As such accused has no personal enmity with the victim for any other reason. The victim and accused are related to each other. I am told at the bar by learned Advocate Mr. B.R. Mane that, accused was in jail for about 11 months. Besides that, considering the fact that, accused is married person shouldering responsibility of wife and two kids and as well as he is poor agriculturist, in my opinion, no fruitful purpose would be served, if he is sent behind the bar. Considering above aspects to meet the ends of justice, I proceed to pass the following order : ORDER Accused is acquitted of the offences punishable under Section 341, 504 and 506 of I.P.C. Accused is convicted of the offence punishable under Section 324 of I.P.C. and sentenced to suffer simple imprisonment of 3 months. Accused is also convicted of the offence punishable under Section 452 of I.P.C. and sentenced to suffer simple imprisonment for 3 months and to pay a fine of Rs.2000/- in default to suffer simple imprisonment for one month. Both the sentences to run concurrently. Accused is entitled for set off, under Section 428 of Cr.P.C. Out of fine realized, an amount of Rs.1500/- be paid to complainant Mandakini Dharmaraj Waghmare after appeal period.

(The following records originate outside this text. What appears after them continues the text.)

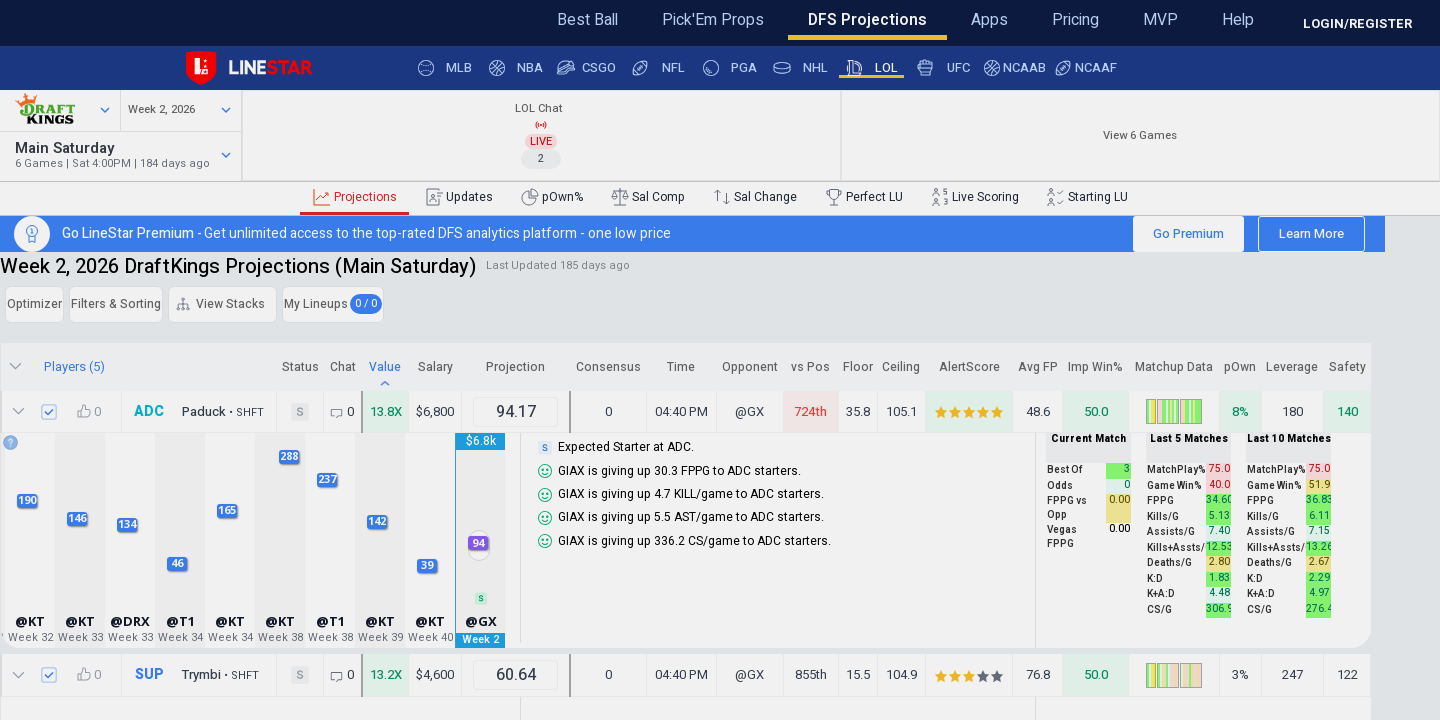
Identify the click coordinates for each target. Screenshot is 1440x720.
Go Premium (1153, 247)
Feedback (78, 17)
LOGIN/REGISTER (1357, 23)
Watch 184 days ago (346, 169)
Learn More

The muddemal property sword and clothes being worthless be destroyed after appeal period." 9. Looking to the above paragraph, it is clear that the trial Court took note of the fact that the accused was in jail for about 11 months and that the dispute arose because of property and there was no personal enmity as such. The trial Court took note of the fact that the accused was married and had wife and children and that he is a poor agriculturist. Thus, it exercised its discretion. 10. Unless it can be shown that the discretion exercised was illegal/arbitrary or sentence is frivolous, interference will not be appropriate. In the facts of the matter, no such grounds are made out looking to reasons recorded by trial Court. 11. For such reasons, I do not find any substance in the appeal. The appeal is dismissed. Appeal dismissed.